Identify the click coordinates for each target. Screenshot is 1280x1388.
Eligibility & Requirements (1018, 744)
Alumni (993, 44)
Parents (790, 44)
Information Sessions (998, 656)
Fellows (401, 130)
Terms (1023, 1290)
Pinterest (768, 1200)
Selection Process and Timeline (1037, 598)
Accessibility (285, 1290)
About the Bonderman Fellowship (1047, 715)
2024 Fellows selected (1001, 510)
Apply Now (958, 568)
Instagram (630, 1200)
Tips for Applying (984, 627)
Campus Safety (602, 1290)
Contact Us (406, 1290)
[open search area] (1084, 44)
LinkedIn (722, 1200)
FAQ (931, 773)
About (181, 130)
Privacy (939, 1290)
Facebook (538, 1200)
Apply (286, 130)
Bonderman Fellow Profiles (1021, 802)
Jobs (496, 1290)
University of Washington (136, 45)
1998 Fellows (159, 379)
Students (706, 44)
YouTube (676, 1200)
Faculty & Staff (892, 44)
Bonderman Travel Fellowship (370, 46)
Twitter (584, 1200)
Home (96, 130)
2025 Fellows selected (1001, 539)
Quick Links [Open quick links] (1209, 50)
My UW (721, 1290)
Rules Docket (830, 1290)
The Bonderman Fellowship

_ _ _ _ _

-- Aim of the exercise --
Word for word, transcribe the entire listing shown above.

-- Written response --
Identify the click coordinates for each target. Screenshot is 1280x1388.
Eligibility & Requirements (1018, 744)
Alumni (993, 44)
Parents (790, 44)
Information Sessions (998, 656)
Fellows (401, 130)
Terms (1023, 1290)
Pinterest (768, 1200)
Selection Process and Timeline (1037, 598)
Accessibility (285, 1290)
About the Bonderman Fellowship (1047, 715)
2024 Fellows selected (1001, 510)
Apply Now (958, 568)
Instagram (630, 1200)
Tips for Applying (984, 627)
Campus Safety (602, 1290)
Contact Us (406, 1290)
[open search area] (1084, 44)
LinkedIn (722, 1200)
FAQ (931, 773)
About (181, 130)
Privacy (939, 1290)
Facebook (538, 1200)
Apply (286, 130)
Bonderman Fellow Profiles (1021, 802)
Jobs (496, 1290)
University of Washington (136, 45)
1998 Fellows (159, 379)
Students (706, 44)
YouTube (676, 1200)
Faculty & Staff (892, 44)
Bonderman Travel Fellowship (370, 46)
Twitter (584, 1200)
Home (96, 130)
2025 Fellows selected (1001, 539)
Quick Links [Open quick links] (1209, 50)
My UW (721, 1290)
Rules Docket (830, 1290)
The Bonderman Fellowship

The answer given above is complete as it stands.